We also talked about normal, quiet things: picking mushrooms and berries in the summer, how awful Oktoberfest has become, what the kids and grandkids are up to these days (horse-farm, classical pianist, mathematician). The Germans are Hiking Mathematicians, class 1 from above.  I’m very Colin Farrell about heights: “The view of what? The view of down here? I can see that from down here.”

Well, I am, as usual, full of good food, good beer, and engrossing conversation. Off to bed — another full day ahead.

Sunday August 11: Sleeping, Eating, saying “Thanks”

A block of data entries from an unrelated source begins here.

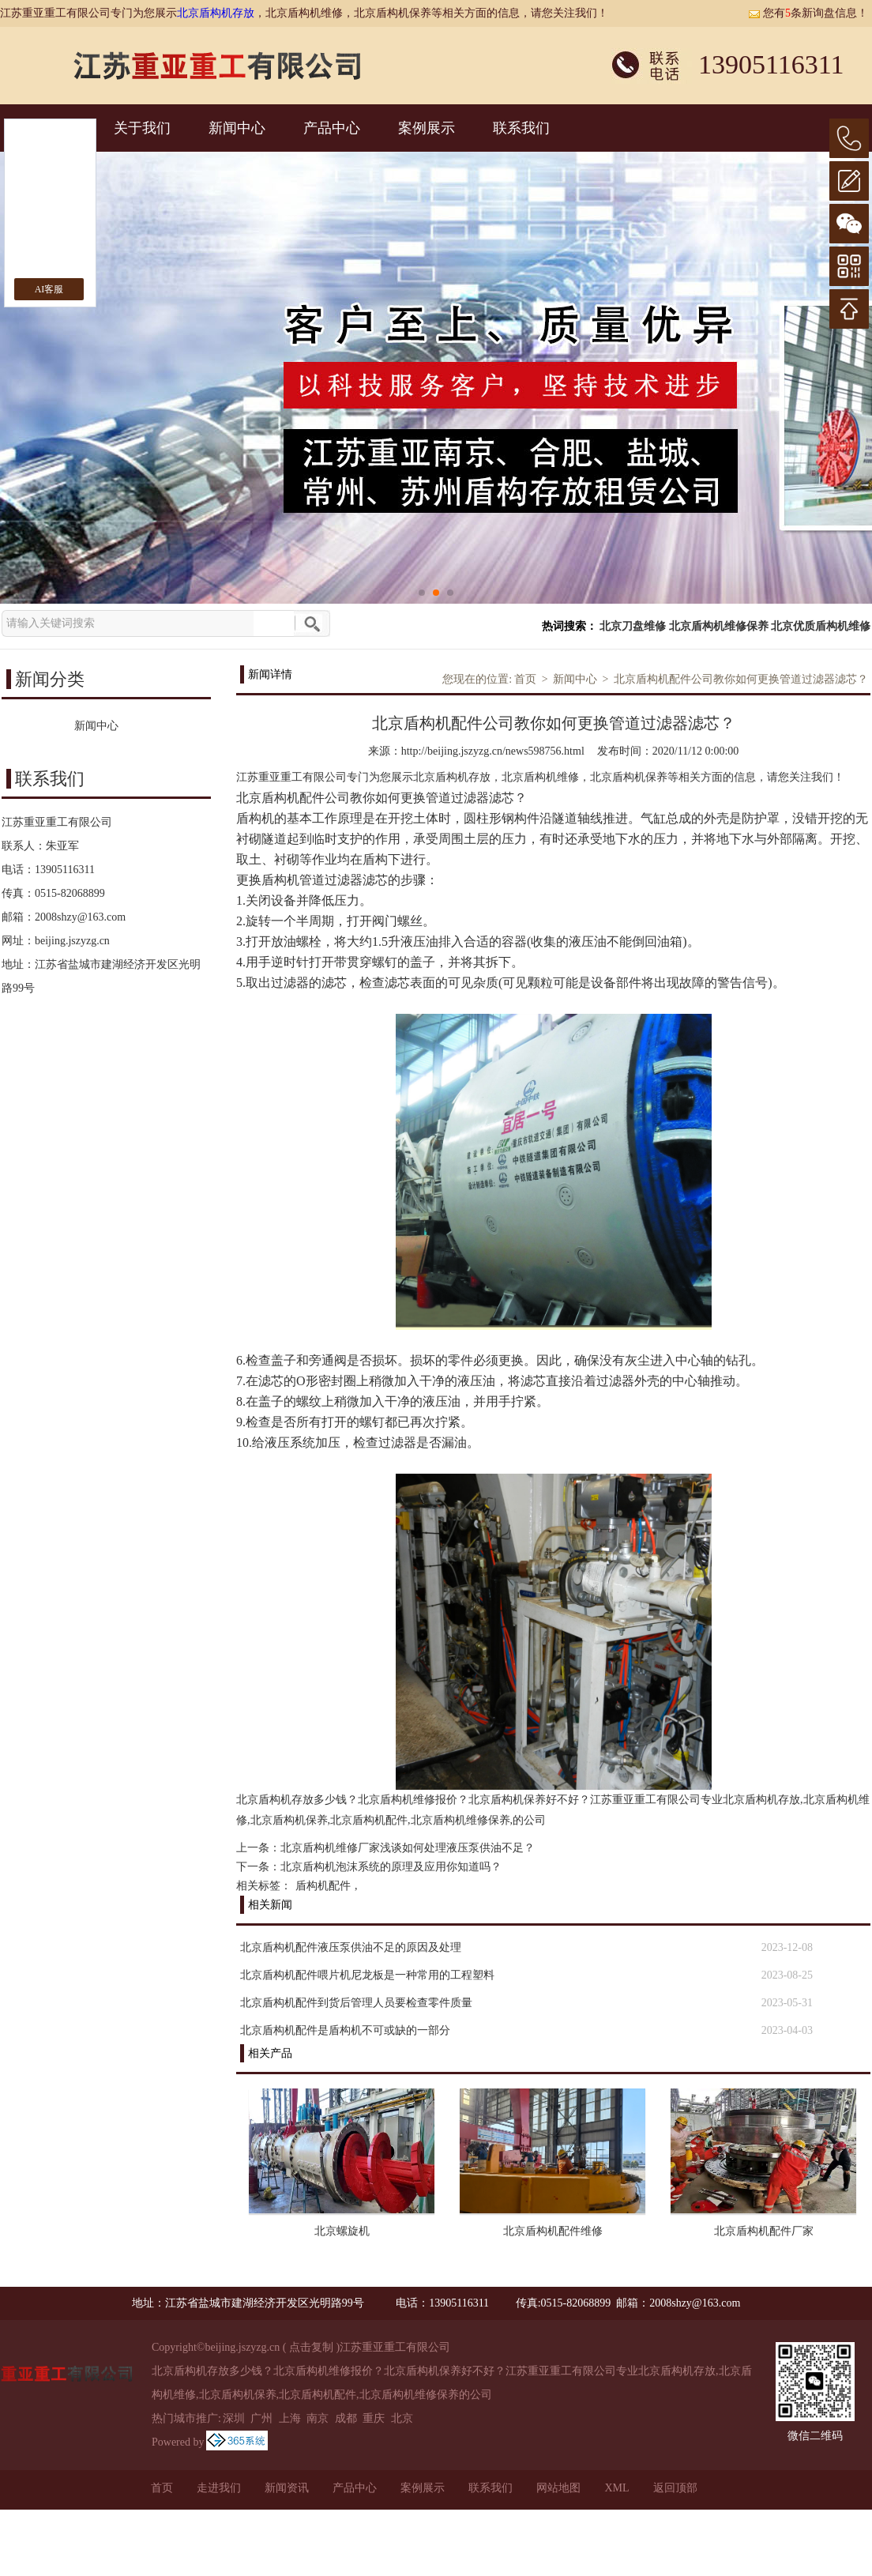 This screenshot has height=2576, width=872. I want to click on 北京盾构机维修保养, so click(719, 626).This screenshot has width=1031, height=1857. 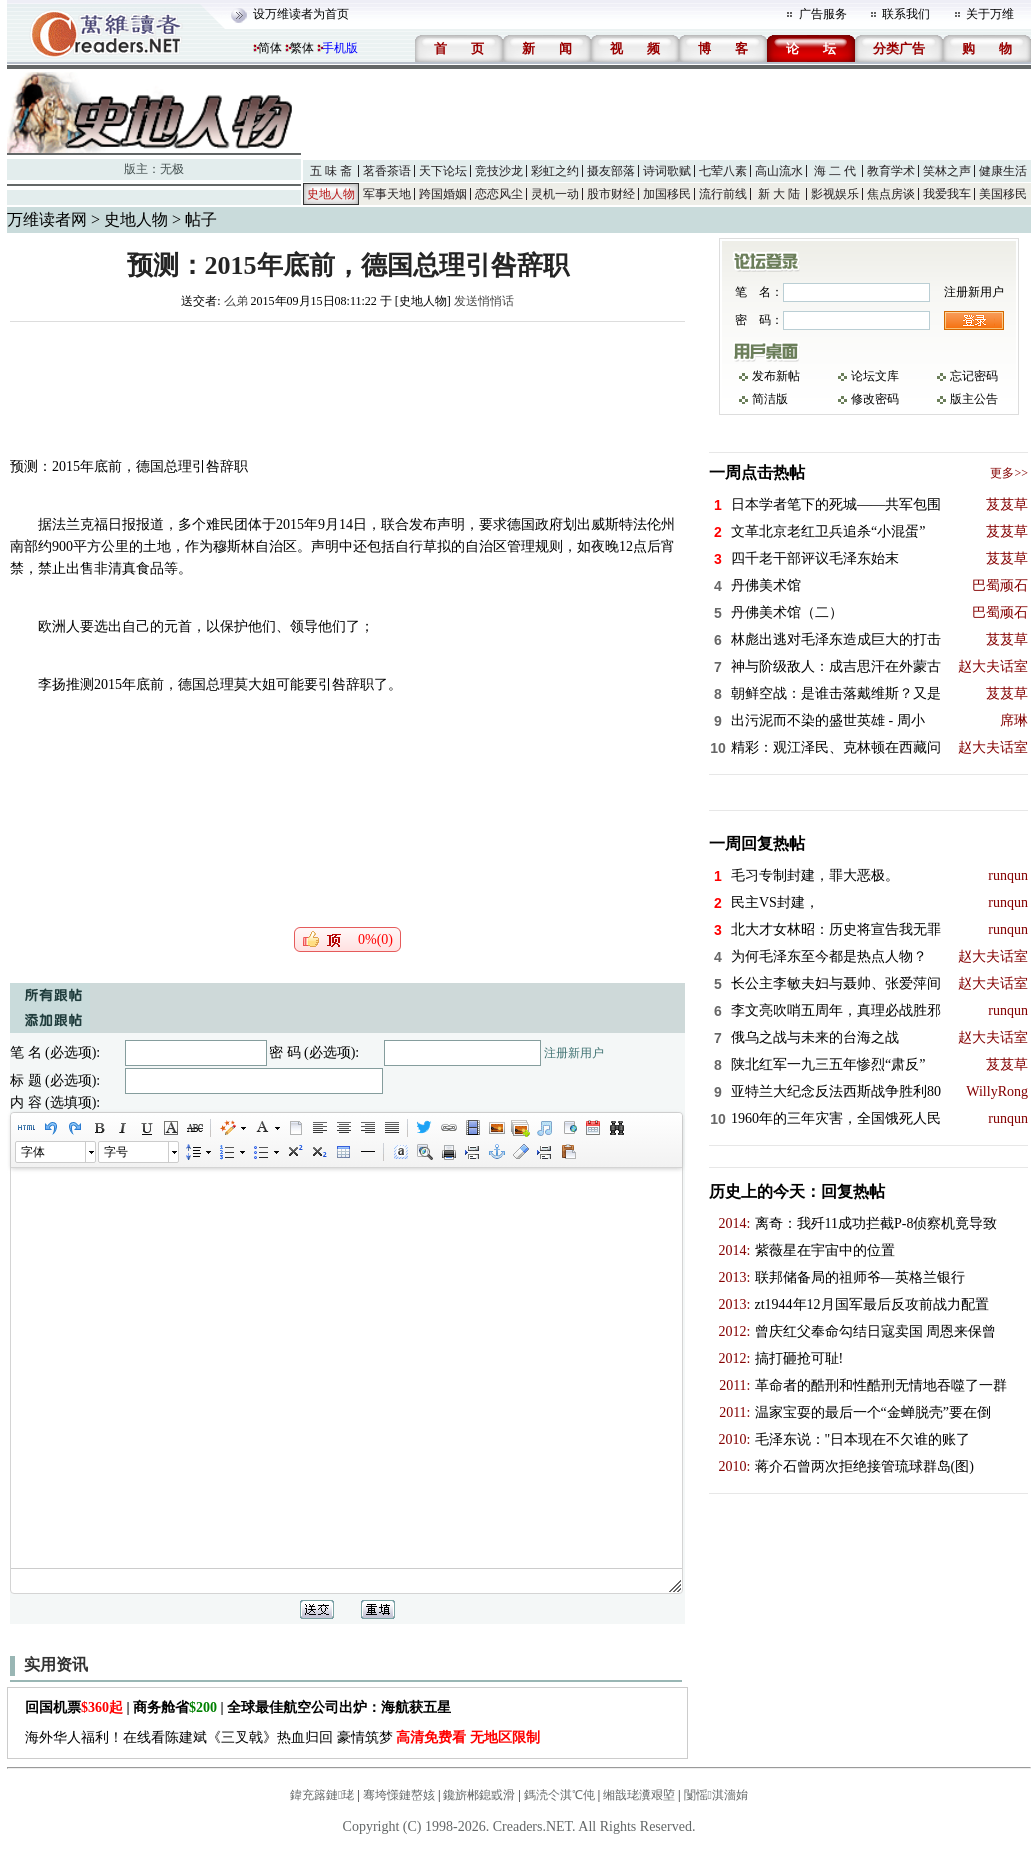 What do you see at coordinates (574, 1053) in the screenshot?
I see `注册新用户` at bounding box center [574, 1053].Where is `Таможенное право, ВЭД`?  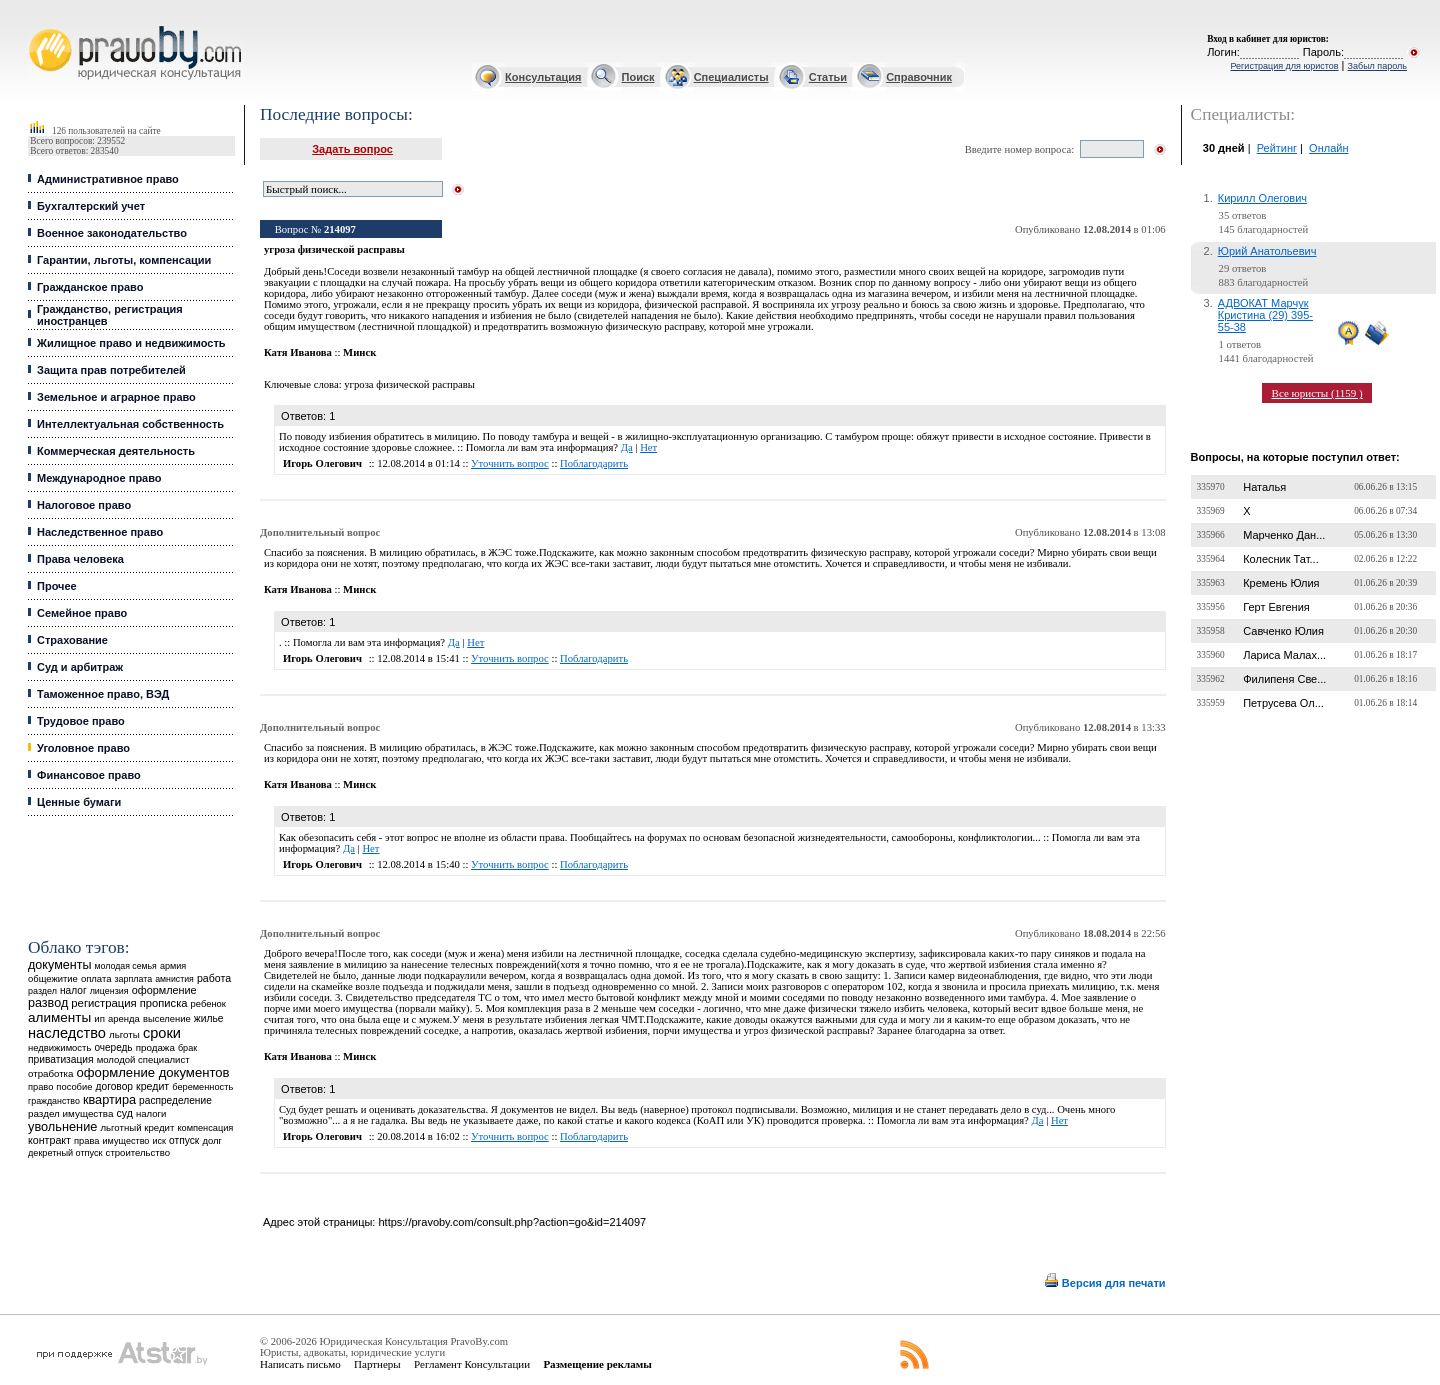
Таможенное право, ВЭД is located at coordinates (103, 694).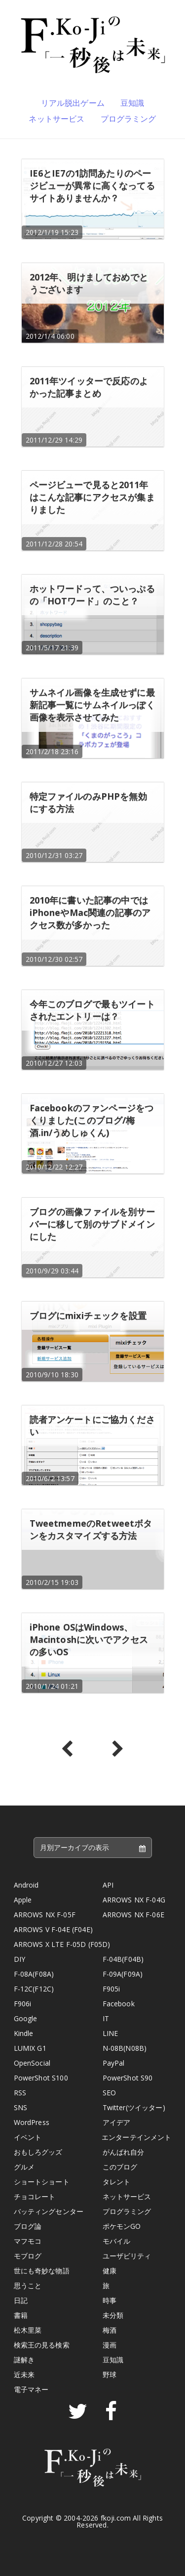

Firstly — fly British Airways if at all possible. Three connections, 17 hours of travel, and I felt as safe as if I was in my bed at home. The longest flight, the jump from LAX to Heathrow, was on a 747-400. I love those planes. They’re huge, safe as houses, and can do everything but file your taxes for you.

So, no-one met me at Frederick Chopin Airport due to a bureaucratic glitch, but being a Big Girl, I hailed a certified cab and soon found myself at the Banach Center, obraz ul. Śniadeckich 8, 00-956 Warszawa, for those of you curious enough to google map it. After a heated discussion between my cabbie (scant English) and housekeeping (no English) I found myself in room 515-B, which was clean and pleasant, 15-foot ceilings with damask and embroidered silk curtains, a HUGE bath all to myself, quiet as a tomb, nice view of the courtyard — and 80° F at least. So, open up the lovely Euro windows (the kind that pull down from the top), put the fan on the floor on ‘slow sweep’ — and — I kid you not — sleep for about 19 hours. Hey, it worked. I’m on Poland time now.

Sunday: up at 4 pm, Warsaw time. I print out some basic Polish things on (“I’m starving — where is a restaurant?” Where can I buy some tea?” Why is my room so damn hot?”) and go down to the front desk. Most of the answers — as best I can make out — are “Ask the desk staff tomorrow,” but — thank heavens, I am pointed towards a restaurant well worth the flight, just 2 blocks from BC:   U Szweǰka, where they kill you with delicious Polish and Czech food, free refills on wine and beer and delicious kirsch for afters. $20 USD for this:

U Szwejka

that’s bacon and sausage spread in the left ramekin (heck yes, I ate it and it was incredible) and a creamy-cheesy-dill concoction in the right (thank heavens for long-lasting lactaid)  — but this doesn’t show the second glass of wine, the heavenly apple pie with vanilla ice, or the kirsch. I rolled out of there, and wandered around the city in the twilight.

I found a great little grocer’s about a block away, and took pics of a nearby Catholic church, and what I think was some post-Soviet archway sculpture:

Catholic Church WarsawLeftoverSovietStatue2

We’re definitely in a tony section of town: little parks everywhere, big public squares lined with high-end shops. Scrupulously clean yellow-and-red electric trams and buses every 10 minutes or so — even at 8 at night. The weather was perfect: cool and pleasant, a few clouds, a beautiful sunset

Oh, how to say thank-you?  It’s “dziękuję” pronounced “Cheen-qoo-yee,” as best as I can tell.
Well, the math starts tomorrow at 9 am. Dobranoc (Goodnight)!

Just Go With It

As I head towards Warsaw, a country nine time zones from home, where not only am I giving the biggest presentation of my life, but also where it’s likely I’ll be the only woman (and a youngish one at that) — I am reminded of the parable of the goy’s teeth — from the Cohen Brother’s movie ‘A Serious Man.’



Sometimes you just have to go with it.